_Assignment_:
Go through the entries and say how many lines contain the string "über". The number is the whole answer.

_Material to process_:
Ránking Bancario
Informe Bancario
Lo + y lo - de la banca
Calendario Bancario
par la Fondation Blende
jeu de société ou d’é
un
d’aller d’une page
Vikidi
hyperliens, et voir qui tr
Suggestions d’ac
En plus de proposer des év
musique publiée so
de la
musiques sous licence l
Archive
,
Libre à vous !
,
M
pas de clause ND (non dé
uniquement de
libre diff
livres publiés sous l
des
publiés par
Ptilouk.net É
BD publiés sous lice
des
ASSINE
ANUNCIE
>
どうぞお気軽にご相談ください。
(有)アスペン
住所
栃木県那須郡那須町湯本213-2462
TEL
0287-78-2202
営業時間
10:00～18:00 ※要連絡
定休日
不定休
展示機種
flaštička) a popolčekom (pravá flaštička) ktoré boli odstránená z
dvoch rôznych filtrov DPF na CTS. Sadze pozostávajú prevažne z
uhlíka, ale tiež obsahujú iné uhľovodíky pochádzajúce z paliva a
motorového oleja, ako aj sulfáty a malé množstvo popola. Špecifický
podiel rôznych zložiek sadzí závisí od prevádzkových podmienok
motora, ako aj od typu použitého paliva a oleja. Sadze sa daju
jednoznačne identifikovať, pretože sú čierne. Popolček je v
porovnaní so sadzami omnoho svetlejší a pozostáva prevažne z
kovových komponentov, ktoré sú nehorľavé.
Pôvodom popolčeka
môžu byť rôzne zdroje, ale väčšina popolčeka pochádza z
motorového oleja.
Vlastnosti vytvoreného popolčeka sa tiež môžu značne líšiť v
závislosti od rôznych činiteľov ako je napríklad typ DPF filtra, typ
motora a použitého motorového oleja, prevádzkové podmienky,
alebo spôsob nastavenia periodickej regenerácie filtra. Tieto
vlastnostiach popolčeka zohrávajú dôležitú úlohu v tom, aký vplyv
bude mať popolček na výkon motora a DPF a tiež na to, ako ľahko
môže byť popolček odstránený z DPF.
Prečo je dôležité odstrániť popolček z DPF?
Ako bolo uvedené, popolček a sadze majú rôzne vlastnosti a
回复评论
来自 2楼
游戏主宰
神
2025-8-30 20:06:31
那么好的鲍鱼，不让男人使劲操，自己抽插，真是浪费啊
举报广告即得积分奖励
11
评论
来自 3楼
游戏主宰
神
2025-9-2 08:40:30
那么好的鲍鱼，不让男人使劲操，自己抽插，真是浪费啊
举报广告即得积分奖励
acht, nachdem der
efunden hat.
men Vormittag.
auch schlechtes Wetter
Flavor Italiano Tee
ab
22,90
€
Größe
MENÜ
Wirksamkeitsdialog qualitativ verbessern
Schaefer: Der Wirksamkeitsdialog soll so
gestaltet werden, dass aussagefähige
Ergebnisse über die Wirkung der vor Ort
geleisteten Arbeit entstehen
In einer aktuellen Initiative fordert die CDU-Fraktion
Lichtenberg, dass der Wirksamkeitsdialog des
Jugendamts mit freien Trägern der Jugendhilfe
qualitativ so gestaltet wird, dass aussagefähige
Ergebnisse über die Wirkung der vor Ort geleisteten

_Task result_:
2